▶ [Problem]: Track down each line below containing the string "voor" and copy it.

▶ [Materials provided]:
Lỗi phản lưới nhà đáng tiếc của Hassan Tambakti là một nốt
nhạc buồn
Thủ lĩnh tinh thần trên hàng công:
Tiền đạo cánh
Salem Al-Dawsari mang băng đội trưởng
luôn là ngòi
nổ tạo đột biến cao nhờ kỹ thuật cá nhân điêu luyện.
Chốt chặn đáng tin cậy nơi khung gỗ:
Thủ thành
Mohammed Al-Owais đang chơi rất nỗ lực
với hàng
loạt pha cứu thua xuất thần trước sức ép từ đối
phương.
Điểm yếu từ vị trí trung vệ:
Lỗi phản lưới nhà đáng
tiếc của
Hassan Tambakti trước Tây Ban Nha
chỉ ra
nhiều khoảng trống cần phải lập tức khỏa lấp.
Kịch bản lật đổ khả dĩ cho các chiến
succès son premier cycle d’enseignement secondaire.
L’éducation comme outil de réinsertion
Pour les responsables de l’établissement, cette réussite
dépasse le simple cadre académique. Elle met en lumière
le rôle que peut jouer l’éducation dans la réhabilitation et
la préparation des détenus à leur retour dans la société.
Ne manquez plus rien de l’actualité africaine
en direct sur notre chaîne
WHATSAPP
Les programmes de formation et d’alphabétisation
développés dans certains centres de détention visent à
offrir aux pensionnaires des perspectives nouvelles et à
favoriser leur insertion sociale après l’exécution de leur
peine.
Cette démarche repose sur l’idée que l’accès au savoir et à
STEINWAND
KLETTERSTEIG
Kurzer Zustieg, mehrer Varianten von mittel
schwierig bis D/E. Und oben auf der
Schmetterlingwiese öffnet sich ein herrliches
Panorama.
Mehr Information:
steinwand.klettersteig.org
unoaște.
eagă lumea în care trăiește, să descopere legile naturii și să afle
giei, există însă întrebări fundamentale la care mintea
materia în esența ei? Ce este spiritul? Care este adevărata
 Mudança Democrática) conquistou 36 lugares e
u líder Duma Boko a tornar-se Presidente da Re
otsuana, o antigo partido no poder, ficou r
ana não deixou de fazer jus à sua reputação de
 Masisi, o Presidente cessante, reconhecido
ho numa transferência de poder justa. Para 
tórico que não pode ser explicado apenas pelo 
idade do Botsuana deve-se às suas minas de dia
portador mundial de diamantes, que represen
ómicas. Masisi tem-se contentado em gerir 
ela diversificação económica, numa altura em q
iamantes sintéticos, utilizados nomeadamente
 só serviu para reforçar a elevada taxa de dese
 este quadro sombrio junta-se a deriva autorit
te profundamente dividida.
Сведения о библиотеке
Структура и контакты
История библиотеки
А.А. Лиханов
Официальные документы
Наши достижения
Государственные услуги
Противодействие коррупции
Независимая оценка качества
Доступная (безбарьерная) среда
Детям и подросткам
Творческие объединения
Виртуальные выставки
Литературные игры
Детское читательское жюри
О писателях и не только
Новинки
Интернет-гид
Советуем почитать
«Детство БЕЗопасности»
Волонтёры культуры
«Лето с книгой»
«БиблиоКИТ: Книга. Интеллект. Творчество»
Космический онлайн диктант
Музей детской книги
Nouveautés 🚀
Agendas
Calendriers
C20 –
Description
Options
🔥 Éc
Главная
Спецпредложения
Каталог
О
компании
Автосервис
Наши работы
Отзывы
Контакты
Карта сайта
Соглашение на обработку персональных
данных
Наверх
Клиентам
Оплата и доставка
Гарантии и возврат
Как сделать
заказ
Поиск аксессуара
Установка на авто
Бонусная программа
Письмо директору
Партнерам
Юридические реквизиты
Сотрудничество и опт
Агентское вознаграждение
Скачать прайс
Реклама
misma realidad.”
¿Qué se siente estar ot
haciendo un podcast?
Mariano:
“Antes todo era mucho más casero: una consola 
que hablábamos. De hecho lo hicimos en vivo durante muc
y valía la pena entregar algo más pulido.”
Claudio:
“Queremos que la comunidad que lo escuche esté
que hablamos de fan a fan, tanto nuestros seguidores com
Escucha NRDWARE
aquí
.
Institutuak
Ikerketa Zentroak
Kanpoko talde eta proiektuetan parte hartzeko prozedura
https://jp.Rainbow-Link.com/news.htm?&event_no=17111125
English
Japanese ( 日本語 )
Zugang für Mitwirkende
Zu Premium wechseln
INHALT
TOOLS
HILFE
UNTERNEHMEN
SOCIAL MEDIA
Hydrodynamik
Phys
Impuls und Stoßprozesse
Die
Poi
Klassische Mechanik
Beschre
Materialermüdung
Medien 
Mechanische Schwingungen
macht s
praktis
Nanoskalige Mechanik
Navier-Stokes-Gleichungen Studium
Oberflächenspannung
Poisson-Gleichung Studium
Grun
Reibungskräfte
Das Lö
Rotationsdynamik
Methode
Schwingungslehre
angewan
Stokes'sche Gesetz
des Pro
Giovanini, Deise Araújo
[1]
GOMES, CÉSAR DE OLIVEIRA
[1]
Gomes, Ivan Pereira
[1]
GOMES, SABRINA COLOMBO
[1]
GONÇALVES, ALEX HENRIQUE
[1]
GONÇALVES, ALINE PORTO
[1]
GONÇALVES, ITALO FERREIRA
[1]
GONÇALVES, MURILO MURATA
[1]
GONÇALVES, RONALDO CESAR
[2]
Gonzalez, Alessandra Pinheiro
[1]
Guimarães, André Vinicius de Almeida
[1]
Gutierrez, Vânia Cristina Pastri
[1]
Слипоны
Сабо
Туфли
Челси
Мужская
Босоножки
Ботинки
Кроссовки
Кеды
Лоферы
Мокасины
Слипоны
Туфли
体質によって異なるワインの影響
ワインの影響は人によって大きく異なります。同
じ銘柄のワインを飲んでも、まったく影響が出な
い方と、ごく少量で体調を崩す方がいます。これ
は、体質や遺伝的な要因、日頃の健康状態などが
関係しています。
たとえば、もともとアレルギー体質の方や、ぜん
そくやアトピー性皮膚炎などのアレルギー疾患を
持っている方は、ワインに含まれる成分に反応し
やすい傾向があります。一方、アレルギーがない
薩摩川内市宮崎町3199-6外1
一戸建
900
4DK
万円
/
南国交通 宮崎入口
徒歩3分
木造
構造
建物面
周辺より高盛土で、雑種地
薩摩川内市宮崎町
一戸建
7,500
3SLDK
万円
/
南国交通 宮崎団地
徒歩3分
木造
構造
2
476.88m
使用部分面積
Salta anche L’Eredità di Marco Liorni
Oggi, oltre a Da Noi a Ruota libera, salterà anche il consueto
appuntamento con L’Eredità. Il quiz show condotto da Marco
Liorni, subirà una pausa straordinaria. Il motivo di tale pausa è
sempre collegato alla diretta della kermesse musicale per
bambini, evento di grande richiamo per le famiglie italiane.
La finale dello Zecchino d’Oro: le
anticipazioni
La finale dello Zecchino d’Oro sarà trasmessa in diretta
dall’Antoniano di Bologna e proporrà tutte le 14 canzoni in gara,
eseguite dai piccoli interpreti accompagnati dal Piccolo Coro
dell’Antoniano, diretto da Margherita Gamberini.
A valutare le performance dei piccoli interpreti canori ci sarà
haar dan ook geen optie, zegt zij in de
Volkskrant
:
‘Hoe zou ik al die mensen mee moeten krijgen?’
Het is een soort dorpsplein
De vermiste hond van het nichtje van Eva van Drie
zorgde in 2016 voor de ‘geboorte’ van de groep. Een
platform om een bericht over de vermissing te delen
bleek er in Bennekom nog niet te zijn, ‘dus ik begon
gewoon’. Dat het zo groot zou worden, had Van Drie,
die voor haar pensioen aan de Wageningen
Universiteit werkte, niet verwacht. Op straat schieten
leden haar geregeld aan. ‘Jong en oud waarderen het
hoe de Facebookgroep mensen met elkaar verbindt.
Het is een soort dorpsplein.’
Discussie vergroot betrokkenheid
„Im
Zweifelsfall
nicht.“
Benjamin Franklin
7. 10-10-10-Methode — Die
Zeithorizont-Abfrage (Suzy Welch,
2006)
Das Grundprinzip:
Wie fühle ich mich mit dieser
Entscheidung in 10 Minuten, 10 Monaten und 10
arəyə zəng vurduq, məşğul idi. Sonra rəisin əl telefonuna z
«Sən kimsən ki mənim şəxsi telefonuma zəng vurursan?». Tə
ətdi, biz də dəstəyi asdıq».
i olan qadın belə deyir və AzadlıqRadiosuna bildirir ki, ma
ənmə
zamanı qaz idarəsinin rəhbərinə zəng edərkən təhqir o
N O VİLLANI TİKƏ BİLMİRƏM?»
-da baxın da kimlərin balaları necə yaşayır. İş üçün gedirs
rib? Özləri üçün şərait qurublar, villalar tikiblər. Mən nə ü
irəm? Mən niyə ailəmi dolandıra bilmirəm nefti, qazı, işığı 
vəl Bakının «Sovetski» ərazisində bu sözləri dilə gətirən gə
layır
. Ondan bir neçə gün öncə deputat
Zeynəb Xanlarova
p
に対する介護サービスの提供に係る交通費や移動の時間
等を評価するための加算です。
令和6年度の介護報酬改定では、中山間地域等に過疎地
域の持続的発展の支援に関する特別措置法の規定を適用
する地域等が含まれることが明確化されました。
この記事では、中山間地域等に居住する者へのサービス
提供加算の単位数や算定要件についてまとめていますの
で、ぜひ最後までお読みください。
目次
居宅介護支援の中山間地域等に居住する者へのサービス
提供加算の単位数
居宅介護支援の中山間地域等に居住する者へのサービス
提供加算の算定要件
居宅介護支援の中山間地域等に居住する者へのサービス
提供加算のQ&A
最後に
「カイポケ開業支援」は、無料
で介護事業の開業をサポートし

▶ [Solution for this problem]:
zorgde in 2016 voor de ‘geboorte’ van de groep. Een
die voor haar pensioen aan de Wageningen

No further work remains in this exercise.